Most people who end up hospitalized for flu symptoms don’t actually fall into that exclusive group of being particularly vulnerable to flu; doctors want to know whether patients are suffering from the most common kinds of flu illnesses, such as the low-grade sinusitis, influenza-like illness, or pneumonia that can include the flu, pneumonia pneumonia, bronchitis and sinusitis that often accompanies the flu. (Dementia is one of the other top risk factors for hospitalization in patients treated for flu, although it doesn’t lead to more hospitalizations than other illnesses.) The CDC used health insurance claims data to assess the likelihood of hospitalization based on a wide variety of factors, including age, gender, race, education, ethnicity, smoking status, chronic conditions such as asthma and diabetes, the presence of a pneumococcal disease, heart disease and other chronic conditions, alcohol use, and other lifestyle factors that have not been part of any previous analyses. The analysis also considers factors that contribute to hospitalization — such as possible underlying health conditions and patient personal behavior — but does not necessarily account for those risks.

(Such factors also include the number of other people around the patient with the flu, their health, the length of time spent in the hospital and their ability to access treatment.
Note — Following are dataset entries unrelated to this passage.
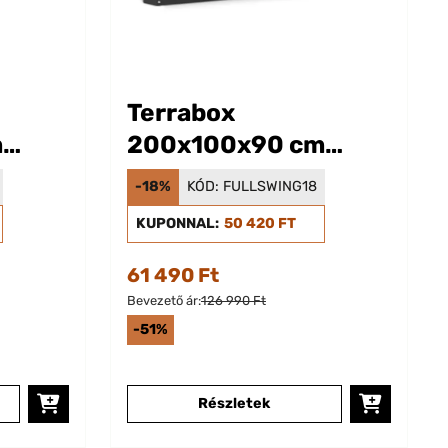
Terrabox
m
200x100x90 cm
zsda
Magaságyás Antracit
-18%
KÓD:
FULLSWING18
KUPONNAL:
50 420 FT
61 490 Ft
Bevezető ár:
126 990 Ft
-51%
Részletek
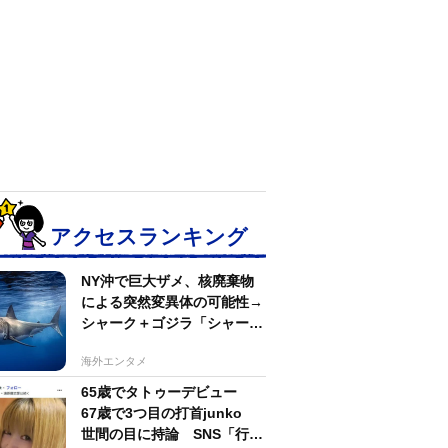
アクセスランキング
NY沖で巨大ザメ、核廃棄物
による突然変異体の可能性→
シャーク＋ゴジラ「シャーク
ジラ」の捕獲作戦が展開
海外エンタメ
65歳でタトゥーデビュー
67歳で3つ目の打首junko
世間の目に持論 SNS「行動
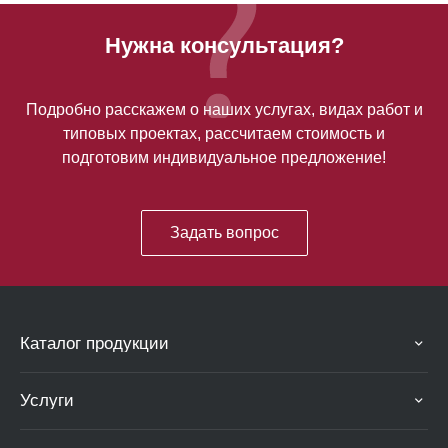
Нужна консультация?
Подробно расскажем о наших услугах, видах работ и
типовых проектах, рассчитаем стоимость и
подготовим индивидуальное предложение!
Задать вопрос
Каталог продукции
Услуги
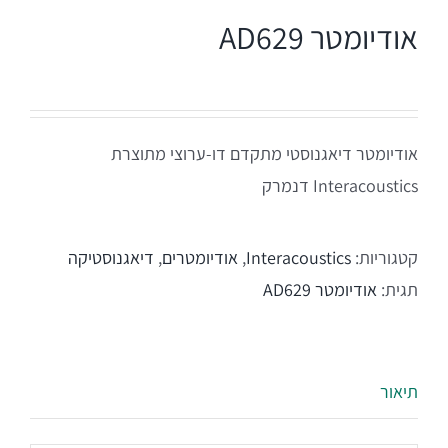
אודיומטר AD629
Equinox
+REM
מע' לרישום מענים כוכלארים – OAE
REMSP
Calisto
Titan
אודיומטר דיאגנוסטי מתקדם דו-ערוצי מתוצרת
+HIT
Eclipse
Interacoustics דנמרק
Sera
קטגוריות:
Interacoustics
,
אודיומטרים
,
דיאגנוסטיקה
תגית:
אודיומטר AD629
OtoRead
מע' לרישום פוטנציאלים
תיאור
Eclipse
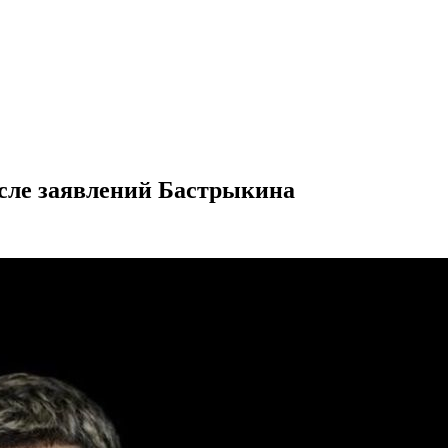
сле заявлений Бастрыкина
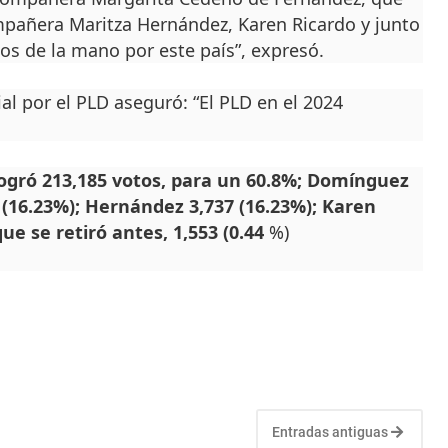
ompañera Maritza Hernández, Karen Ricardo y junto
os de la mano por este país”, expresó.
ial por el PLD aseguró: “El PLD en el 2024
 logró 213,185 votos, para un 60.8%; Domínguez
4 (16.23%); Hernández 3,737 (16.23%); Karen
que se retiró antes, 1,553 (0.44
%)
Entradas antiguas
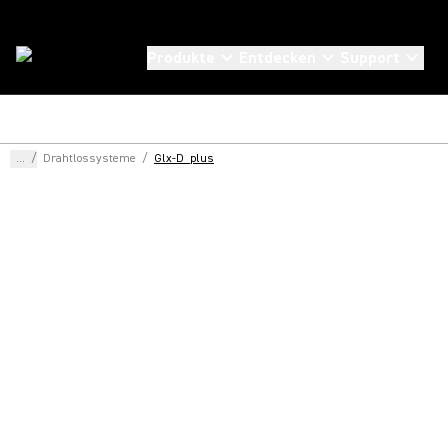
Produkte
Entdecken
Support
...
/
Drahtlossysteme
/
Glx-D_plus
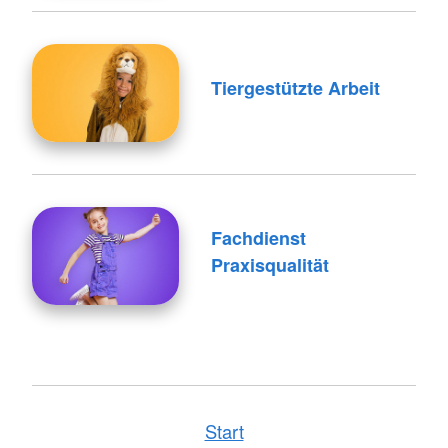
Tiergestützte Arbeit
Fachdienst
Praxisqualität
Start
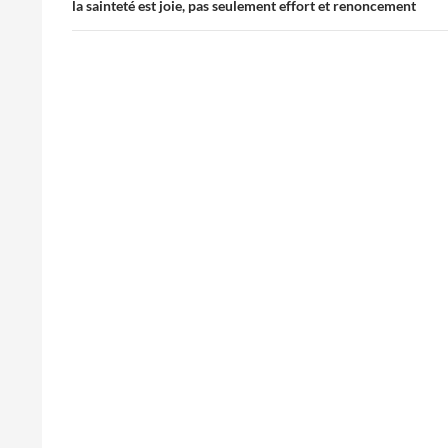
la sainteté est joie, pas seulement effort et renoncement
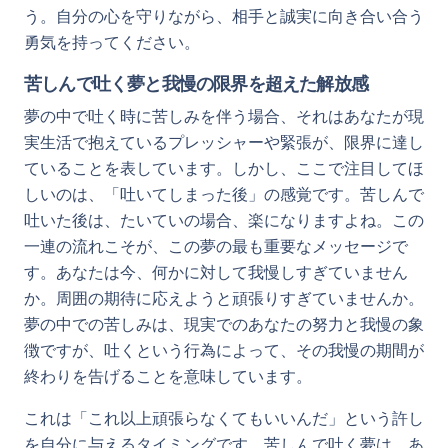
う。自分の心を守りながら、相手と誠実に向き合い合う
勇気を持ってください。
苦しんで吐く夢と我慢の限界を超えた解放感
夢の中で吐く時に苦しみを伴う場合、それはあなたが現
実生活で抱えているプレッシャーや緊張が、限界に達し
ていることを表しています。しかし、ここで注目してほ
しいのは、「吐いてしまった後」の感覚です。苦しんで
吐いた後は、たいていの場合、楽になりますよね。この
一連の流れこそが、この夢の最も重要なメッセージで
す。あなたは今、何かに対して我慢しすぎていません
か。周囲の期待に応えようと頑張りすぎていませんか。
夢の中での苦しみは、現実でのあなたの努力と我慢の象
徴ですが、吐くという行為によって、その我慢の期間が
終わりを告げることを意味しています。
これは「これ以上頑張らなくてもいいんだ」という許し
を自分に与えるタイミングです。苦しんで吐く夢は、あ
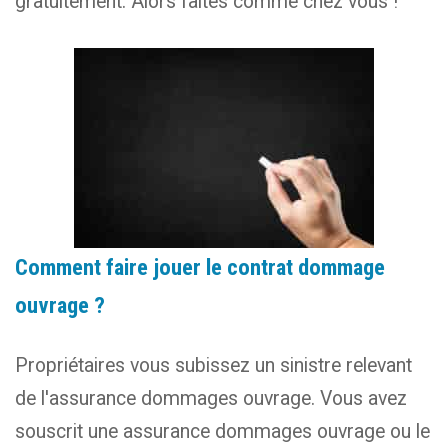
gratuitement. Alors faites comme chez vous !
Comment faire jouer le contrat dommage
ouvrage ?
Propriétaires vous subissez un sinistre relevant
de l'assurance dommages ouvrage. Vous avez
souscrit une assurance dommages ouvrage ou le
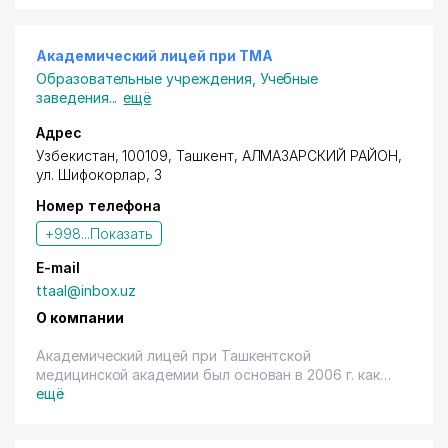
Академический лицей при ТМА
Образовательные учреждения
,
Учебные
заведения
...
ещё
Адрес
Узбекистан, 100109, Ташкент,
АЛМАЗАРСКИЙ РАЙОН
,
ул. Шифокорлар
, 3
Номер телефона
+998...
Показать
E-mail
ttaal@inbox.uz
О компании
Академический лицей при Ташкентской
медицинской академии был основан в 2006 г. как
учебное заведение естественно-научного
ещё
направления. Среди преподавательского состава
имеются доктора и кандидаты наук, использующие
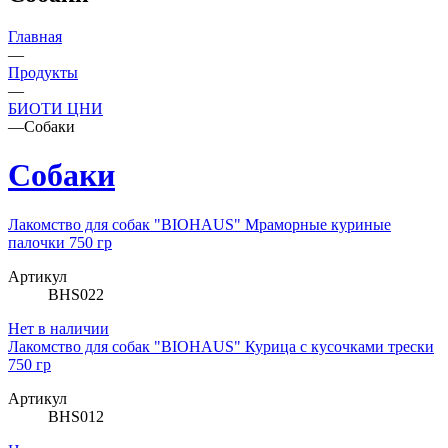
Главная
—
Продукты
—
БИОТИ ЦНИ
—
Собаки
Собаки
Лакомство для собак "BIOHAUS" Мраморные куриные
палочки 750 гр
Артикул
BHS022
Нет в наличии
Лакомство для собак "BIOHAUS" Курица с кусочками трески
750 гр
Артикул
BHS012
Hospitals, for instance, are generally required to notify each other of a person they’ve admitted because of flu. In turn, this can help spread information about the patient’s illness.)

“In general, the more illness you have in your background, the greater your chance of being hospitalized,” lead author Dr. Kevin M. Shwed told CNN.

Each year, flu vaccines are difficult to make and provide limited protection against some flu strains. So improving forecasting methods about influenza outbreaks will be essential to helping government officials and medical providers better predict which flu viruses are likely to spread and which ones will be most dangerous.

Dr. Timothy C. Herendeen, chief medical officer of Truven Health Analytics, which provided the CDC data, said the largest audience may only be interested in the study’s results that may involve potentially “substantial impacts on patients’ lives.” But the progress of the CDC analysis “can have implications in predicting influenza-related hospitalizations and death that may have benefits for public health objectives over the long term,” he said.